There are many more things to write about: like the cheese
sandwiches on brown bread we used to get when we got back from the mission,
also, the shot of government whiskey we got to calm our nerves before
We left the 446th about August 19, 1944 by special orders,
No. 231. We went by train to Stone, England. After a period there, we traveled
by train to Glasgow, Scotland for transportation back to the good ole U.S. of A.
At Glasgow, we boarded the H.M.S. Aquatania, the third largest ship afloat and
the fastest. We left there a couple of days later, when the ship was loaded. We
had 5,000 German P.O.W.’s aboard, also 900 wounded (stretcher cases), and 1,000
walking wounded. This left about 1,000 able bodied men on board. We had to man
the 20mm antiaircraft guns. I later found out that Skipper was put in charge of
a 6-inch stern chaser gun. We arrived in New York harbor, past the Statue of
Liberty. On docking, we were given doughnuts and fresh milk. The first in many a
day (the food we ate in England would make a book by itself.)
After docking, we were put aboard a ferryboat and taken to
Camp Shanks, New Jersey. There, we had T-bone steaks, French fries, tossed green
salad, and ice cream – all the things we had been doing without. After that, we
were sent home on a 30-day delay en route.

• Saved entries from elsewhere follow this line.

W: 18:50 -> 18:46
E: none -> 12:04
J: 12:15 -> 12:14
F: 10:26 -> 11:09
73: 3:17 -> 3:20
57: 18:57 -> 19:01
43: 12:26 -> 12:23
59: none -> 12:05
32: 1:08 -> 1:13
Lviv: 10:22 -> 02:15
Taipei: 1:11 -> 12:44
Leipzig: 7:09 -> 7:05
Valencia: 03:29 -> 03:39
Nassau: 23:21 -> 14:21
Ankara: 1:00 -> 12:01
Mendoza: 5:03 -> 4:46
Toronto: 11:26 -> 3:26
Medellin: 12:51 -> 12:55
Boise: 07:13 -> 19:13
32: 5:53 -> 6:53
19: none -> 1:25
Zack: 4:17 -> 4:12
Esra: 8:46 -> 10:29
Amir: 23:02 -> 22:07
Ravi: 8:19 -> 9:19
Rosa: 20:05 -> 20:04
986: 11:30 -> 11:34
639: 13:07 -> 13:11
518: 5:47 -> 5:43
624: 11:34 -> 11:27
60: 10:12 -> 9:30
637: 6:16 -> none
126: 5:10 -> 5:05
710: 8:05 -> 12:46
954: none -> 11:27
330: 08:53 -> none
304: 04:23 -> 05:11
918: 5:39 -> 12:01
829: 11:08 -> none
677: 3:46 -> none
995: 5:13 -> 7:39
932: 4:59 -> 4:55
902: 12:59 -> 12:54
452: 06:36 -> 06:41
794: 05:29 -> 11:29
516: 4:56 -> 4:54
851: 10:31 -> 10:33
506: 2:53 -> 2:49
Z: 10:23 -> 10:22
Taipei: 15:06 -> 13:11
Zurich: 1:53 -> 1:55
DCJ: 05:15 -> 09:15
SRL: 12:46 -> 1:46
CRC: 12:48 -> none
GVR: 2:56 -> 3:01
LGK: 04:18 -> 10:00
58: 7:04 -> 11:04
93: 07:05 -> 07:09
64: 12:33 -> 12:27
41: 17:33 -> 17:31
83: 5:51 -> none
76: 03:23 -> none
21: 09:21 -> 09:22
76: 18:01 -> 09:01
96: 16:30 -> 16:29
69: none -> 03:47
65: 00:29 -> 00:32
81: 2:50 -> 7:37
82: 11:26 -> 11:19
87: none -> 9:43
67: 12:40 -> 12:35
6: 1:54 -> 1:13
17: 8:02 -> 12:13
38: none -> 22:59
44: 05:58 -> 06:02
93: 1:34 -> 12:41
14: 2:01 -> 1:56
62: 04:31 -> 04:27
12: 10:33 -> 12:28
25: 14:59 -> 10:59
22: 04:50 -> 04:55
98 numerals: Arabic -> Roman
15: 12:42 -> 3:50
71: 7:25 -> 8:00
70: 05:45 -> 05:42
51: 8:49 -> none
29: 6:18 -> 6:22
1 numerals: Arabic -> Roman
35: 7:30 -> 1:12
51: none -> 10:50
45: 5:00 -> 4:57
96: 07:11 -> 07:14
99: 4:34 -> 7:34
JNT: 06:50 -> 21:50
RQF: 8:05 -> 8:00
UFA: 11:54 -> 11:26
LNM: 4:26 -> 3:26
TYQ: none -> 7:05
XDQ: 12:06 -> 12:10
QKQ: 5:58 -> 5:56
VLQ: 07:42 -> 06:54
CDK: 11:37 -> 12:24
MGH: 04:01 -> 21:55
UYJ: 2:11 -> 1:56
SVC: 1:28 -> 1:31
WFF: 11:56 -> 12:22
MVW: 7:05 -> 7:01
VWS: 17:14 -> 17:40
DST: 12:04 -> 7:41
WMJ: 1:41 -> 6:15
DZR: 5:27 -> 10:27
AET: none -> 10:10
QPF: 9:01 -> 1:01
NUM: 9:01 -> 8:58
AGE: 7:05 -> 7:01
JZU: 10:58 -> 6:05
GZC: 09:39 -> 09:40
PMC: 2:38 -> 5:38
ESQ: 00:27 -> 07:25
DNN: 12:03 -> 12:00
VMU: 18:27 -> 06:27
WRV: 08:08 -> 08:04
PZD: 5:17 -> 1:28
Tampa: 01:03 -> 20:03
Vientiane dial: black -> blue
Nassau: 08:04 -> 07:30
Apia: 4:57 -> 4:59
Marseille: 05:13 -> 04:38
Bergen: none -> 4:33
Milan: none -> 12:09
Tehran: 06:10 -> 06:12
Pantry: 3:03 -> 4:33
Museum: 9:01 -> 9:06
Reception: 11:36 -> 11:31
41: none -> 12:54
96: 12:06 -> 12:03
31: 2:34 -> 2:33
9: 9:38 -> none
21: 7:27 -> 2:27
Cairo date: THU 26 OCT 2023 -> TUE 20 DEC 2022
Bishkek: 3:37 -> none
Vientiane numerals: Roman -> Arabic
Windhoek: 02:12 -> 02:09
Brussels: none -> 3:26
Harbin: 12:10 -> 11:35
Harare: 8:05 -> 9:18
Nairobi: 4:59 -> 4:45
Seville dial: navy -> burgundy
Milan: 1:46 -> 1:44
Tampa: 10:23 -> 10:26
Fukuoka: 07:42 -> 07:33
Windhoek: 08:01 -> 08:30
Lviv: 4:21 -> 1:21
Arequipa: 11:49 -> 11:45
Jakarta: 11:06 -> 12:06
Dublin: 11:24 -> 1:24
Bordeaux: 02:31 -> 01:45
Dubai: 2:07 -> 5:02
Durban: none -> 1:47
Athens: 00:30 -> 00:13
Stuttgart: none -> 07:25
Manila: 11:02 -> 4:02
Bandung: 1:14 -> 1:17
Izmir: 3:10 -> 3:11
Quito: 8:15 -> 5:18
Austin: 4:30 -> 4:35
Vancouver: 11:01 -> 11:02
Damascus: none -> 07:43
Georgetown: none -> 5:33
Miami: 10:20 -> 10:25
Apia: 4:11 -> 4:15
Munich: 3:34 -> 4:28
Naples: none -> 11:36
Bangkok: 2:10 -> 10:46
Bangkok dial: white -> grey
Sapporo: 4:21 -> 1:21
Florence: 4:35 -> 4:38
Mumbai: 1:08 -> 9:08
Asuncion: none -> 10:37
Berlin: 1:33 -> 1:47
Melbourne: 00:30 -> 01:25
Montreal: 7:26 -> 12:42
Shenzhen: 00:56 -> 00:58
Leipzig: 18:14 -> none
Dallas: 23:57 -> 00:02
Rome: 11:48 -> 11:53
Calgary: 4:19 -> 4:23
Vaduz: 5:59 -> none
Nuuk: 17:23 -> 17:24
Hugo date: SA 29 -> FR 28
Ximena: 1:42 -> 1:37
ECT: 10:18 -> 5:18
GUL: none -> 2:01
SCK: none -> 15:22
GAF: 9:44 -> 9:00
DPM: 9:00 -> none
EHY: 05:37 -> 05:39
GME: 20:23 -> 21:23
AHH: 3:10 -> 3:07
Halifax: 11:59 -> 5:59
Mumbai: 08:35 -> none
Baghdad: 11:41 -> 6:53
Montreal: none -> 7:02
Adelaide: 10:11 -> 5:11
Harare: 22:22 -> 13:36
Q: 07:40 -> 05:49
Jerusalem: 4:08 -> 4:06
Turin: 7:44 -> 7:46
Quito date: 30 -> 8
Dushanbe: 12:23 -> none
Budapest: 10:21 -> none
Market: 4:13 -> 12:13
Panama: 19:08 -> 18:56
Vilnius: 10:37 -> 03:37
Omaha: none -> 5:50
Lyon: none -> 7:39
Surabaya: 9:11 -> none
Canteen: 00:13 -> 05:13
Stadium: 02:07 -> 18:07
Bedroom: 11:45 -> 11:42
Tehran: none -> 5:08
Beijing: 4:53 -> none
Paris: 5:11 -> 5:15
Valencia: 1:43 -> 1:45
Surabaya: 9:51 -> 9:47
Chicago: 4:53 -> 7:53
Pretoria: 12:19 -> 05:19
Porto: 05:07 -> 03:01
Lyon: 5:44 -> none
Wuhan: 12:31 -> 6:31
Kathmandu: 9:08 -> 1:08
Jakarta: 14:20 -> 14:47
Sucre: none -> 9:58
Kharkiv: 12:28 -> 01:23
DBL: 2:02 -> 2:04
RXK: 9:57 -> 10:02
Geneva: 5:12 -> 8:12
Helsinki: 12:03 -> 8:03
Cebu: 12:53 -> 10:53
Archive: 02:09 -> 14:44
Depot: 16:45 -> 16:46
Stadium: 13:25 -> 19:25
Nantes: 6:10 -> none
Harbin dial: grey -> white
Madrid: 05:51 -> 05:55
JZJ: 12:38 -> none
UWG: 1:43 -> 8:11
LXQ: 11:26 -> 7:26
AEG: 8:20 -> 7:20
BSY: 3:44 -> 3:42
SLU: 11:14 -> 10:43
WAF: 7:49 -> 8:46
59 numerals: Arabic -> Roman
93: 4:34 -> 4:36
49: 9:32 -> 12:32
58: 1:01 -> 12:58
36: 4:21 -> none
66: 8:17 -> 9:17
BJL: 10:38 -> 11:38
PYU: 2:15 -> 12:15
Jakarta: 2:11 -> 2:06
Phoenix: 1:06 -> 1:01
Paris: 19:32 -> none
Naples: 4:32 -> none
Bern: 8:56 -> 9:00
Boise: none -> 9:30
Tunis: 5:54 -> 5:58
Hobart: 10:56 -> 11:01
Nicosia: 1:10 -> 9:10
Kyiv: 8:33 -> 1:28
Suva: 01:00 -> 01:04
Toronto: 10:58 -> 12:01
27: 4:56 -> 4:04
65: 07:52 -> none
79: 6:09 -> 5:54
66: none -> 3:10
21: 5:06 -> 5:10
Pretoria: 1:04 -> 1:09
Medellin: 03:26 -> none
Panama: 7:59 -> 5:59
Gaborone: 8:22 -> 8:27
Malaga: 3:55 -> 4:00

This was the last time we, the crew, saw each other or
heard from each other until Skipper called me last winter, 1987. That is the
reason I’m writing this and copying from my diary because of the interest shown
by Skipper. We’ve been in contact with six crew members, including myself:
Skipper – Norm – Sardonia – Ed – Pop – Kirk.
Following are some of the things I know about the guys:
Skipper stayed with the AAF for 21 years and became a
squadron leader with the rank of colonel. He retired from the AAF and became
involved with the Nebraska Park Service for about twenty years and retired from
that. He now lives in North Platte, Nebraska.
Norm flew with the AAF until the end of the war, flying
aircraft for bombardier trainees. He later went to Arizona for B 25 training. He
later returned home to Annapolis, Maryland and went to work for the telephone
company. He has now retired and is still living in Annapolis.
Pop trained radio operators for navigation and radio
operation around Norfolk, Virginia until war’s end. He then went back to work at
the auto engine plant where he had worked before the war. He has now retired
from there and is living in St. Petersburg, Florida.